Vivir con miedo paraliza y ensombrece el ánimo. Temo encontrar al final de ese experimento mental tales resultados. Así que, movido por la prudencia, por la superstición o incluso por el miedo, declino amablemente la invitación y contesto:
-Muchas gracias, señorita, por la llamada y por su información, pero no estoy interesado; quizás más adelante...
En la película Mi vida sin mí, de Isabel Coixet, hay otro experimento mental, mucho menos sombrío, pese a lo que pueda parecer a primera vista. Su nombre podría ser: Cosas que hacer antes de morir. A la protagonista le han diagnosticado un cancer terminal y tiene los días contados. En lugar de derrumbarse y quedar paralizada (por el miedo) decide aprovechar lo que le queda de vida y hacer todo aquello que le queda pendiente para preparar su vida sin ella, el mundo que le rodea para ese día en el que ella no esté. No hay tiempo que perder así que hace una lista con esas tareas pendientes: grabar un mensaje para cada cumpleaños futuro de cada una de sus hijas, tener una aventura con otro hombre, buscar una mujer para su marido, el único hombre que ha conocido...
A mis alumnos les suelo plantear este experimento mental a modo de ejercicio.
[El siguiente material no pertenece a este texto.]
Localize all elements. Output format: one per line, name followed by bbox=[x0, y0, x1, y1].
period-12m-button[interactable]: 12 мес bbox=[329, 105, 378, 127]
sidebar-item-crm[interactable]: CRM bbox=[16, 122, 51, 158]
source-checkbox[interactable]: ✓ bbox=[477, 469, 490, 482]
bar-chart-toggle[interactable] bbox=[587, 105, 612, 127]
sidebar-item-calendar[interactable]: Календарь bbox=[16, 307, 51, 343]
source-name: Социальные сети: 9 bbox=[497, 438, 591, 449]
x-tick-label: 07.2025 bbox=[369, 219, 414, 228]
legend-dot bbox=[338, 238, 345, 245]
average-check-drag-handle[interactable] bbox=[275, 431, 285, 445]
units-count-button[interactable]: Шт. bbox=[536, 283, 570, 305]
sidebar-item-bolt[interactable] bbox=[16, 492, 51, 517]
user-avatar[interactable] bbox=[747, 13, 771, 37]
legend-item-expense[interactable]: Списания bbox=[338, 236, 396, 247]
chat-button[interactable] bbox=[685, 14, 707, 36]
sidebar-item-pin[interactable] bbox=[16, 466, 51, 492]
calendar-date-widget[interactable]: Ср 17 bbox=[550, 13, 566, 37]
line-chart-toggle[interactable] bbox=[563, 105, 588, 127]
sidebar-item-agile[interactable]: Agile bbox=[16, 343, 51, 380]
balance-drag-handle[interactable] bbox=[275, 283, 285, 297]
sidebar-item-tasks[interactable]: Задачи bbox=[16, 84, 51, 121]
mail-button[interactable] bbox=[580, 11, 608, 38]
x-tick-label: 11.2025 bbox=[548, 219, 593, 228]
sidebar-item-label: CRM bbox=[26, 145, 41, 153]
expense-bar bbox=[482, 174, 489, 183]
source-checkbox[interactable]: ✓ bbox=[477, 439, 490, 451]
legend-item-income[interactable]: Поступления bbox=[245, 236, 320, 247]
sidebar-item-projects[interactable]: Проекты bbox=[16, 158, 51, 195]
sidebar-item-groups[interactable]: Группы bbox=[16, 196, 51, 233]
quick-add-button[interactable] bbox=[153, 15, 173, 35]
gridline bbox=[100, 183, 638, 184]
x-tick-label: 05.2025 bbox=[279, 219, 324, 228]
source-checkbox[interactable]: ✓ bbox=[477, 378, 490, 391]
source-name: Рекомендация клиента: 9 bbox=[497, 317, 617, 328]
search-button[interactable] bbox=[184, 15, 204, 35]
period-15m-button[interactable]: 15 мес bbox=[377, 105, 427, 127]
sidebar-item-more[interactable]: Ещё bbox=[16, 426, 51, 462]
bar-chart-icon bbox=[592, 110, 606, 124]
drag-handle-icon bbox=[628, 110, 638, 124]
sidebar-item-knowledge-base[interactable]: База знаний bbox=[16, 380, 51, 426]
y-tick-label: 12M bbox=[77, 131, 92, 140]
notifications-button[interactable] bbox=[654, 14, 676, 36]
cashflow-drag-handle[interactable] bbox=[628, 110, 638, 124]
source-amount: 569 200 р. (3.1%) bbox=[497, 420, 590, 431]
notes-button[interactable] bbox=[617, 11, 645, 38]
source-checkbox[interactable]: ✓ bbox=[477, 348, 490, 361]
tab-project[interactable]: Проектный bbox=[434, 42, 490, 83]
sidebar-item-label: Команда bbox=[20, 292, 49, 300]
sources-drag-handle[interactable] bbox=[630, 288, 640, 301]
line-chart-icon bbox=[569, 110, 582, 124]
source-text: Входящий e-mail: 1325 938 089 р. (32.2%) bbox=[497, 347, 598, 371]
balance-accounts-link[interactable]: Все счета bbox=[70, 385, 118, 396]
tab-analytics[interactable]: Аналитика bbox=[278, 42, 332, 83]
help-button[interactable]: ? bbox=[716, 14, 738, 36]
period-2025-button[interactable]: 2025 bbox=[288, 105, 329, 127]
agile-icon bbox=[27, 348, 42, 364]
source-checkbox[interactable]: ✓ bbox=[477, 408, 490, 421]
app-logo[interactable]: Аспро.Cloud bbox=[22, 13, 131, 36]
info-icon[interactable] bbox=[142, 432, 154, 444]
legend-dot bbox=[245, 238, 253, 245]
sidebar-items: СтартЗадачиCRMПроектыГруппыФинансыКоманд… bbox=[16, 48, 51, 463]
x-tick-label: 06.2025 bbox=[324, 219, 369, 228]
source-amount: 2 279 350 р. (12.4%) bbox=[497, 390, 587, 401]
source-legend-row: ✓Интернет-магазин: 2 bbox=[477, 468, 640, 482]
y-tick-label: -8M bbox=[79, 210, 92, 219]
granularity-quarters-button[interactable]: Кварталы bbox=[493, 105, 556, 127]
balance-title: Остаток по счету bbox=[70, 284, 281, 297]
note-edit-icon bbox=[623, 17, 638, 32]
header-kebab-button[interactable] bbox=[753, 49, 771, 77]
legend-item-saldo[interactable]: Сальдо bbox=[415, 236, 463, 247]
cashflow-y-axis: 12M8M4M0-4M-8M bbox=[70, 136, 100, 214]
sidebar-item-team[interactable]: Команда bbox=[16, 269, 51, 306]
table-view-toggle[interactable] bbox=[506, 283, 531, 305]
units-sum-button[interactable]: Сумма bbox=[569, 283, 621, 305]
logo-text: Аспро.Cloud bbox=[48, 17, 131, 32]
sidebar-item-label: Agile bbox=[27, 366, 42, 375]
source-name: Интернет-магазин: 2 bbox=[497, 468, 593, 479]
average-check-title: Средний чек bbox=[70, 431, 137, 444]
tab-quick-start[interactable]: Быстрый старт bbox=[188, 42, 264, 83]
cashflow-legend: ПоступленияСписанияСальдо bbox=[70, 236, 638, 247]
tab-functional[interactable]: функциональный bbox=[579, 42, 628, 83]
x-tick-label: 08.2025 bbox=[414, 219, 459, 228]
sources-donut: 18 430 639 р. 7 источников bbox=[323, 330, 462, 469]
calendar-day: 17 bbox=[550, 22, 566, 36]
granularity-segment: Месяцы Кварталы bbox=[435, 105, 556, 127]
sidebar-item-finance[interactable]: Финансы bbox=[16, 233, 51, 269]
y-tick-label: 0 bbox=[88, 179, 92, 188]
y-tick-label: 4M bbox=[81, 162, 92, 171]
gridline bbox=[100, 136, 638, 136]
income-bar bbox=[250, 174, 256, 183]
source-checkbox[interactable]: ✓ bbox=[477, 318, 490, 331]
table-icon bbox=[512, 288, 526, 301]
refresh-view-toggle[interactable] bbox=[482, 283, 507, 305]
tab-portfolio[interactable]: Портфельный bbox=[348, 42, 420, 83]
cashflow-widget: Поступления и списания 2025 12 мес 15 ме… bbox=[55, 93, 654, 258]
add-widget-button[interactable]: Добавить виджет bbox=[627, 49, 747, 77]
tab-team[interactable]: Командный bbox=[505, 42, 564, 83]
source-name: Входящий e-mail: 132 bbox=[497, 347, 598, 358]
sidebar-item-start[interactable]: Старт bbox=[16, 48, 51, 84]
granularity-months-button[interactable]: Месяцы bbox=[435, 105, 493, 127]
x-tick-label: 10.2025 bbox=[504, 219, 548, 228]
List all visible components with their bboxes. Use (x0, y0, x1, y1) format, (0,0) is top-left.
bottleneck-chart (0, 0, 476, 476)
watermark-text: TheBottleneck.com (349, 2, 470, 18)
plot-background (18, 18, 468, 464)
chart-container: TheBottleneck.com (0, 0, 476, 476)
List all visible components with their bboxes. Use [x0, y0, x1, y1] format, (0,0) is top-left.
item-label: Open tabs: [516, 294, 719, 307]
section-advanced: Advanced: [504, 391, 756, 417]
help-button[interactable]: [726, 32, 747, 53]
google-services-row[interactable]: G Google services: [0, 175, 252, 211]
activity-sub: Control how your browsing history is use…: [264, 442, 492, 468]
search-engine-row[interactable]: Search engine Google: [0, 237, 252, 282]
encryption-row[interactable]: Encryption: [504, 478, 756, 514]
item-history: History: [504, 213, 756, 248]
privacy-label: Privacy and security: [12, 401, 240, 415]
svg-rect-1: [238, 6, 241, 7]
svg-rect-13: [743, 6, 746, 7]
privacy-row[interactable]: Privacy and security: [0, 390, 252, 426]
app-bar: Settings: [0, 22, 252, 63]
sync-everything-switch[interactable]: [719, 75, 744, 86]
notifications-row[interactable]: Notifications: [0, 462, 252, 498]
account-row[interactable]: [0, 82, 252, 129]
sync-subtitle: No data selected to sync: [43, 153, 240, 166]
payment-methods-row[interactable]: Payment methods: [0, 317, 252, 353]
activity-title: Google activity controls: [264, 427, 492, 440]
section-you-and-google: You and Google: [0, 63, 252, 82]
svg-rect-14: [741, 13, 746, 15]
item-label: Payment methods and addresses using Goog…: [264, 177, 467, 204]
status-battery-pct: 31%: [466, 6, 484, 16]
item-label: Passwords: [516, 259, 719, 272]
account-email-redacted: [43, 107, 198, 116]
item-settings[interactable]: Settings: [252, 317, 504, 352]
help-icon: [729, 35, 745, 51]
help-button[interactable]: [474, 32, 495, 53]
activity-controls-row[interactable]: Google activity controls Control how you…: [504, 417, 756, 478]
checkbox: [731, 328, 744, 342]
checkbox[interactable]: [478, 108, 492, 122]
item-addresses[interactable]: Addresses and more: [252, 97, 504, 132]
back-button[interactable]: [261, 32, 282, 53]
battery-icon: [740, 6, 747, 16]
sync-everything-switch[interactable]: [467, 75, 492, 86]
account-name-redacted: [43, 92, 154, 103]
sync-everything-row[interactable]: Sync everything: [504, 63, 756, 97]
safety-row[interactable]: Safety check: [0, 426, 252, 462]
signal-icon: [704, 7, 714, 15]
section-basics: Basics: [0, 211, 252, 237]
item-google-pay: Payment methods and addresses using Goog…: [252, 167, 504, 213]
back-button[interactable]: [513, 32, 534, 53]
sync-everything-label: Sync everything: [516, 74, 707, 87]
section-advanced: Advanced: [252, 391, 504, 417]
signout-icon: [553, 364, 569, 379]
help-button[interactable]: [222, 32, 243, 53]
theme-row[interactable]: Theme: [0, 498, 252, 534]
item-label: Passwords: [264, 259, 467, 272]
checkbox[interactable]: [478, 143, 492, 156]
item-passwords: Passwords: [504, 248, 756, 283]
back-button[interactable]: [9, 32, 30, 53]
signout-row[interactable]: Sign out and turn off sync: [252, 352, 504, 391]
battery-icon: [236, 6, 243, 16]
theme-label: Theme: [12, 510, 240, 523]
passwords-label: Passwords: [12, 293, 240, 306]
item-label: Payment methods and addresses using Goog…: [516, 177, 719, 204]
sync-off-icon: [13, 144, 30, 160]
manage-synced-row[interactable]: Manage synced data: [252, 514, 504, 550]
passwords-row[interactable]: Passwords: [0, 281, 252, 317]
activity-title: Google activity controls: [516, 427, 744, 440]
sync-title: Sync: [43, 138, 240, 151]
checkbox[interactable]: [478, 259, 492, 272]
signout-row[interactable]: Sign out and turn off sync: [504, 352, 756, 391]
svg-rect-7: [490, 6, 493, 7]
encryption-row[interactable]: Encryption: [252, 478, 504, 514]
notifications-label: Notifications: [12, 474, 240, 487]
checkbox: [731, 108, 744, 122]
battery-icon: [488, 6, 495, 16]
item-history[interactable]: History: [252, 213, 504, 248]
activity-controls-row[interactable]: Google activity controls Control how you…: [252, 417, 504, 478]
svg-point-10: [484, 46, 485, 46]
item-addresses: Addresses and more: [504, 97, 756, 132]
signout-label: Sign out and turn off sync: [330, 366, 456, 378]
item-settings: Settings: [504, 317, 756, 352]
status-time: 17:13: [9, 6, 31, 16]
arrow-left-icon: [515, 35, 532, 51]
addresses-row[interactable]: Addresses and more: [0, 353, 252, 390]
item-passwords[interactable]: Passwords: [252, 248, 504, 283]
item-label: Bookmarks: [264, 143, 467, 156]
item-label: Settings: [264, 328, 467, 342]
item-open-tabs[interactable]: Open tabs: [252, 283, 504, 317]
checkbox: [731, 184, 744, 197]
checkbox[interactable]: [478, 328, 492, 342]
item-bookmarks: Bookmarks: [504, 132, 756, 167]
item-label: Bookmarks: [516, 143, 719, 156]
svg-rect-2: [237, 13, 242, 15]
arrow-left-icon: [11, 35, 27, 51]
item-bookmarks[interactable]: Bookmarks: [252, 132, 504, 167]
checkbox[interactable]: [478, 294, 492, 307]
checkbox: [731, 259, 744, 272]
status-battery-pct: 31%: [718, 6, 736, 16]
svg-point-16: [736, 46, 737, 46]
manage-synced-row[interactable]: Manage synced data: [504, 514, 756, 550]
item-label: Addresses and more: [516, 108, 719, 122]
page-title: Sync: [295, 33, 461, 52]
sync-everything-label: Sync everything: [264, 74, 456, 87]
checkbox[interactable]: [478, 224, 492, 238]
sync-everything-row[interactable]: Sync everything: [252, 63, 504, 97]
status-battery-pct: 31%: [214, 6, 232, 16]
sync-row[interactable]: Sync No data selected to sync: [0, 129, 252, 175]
Y les encanta. Creo que les fascina -y extraña- eso de hablar en clase de la muerte, con dieciseis años. En realidad se trata de un ejercicio en el que más que de la muerte se aprenden cosas de la vida. Por eso me gusta. Con la muerte en primer plano, este nuevo experimento mental nos ayuda a interponer entre ella y uno mismo todo aquello que más nos importa y valoramos. Al final, ese espacio se va llenando de presencias amables y gratas que hacen que la muerte vaya alejándose y difuminándose, quedando cada vez más en un segundo -o postrero- plano.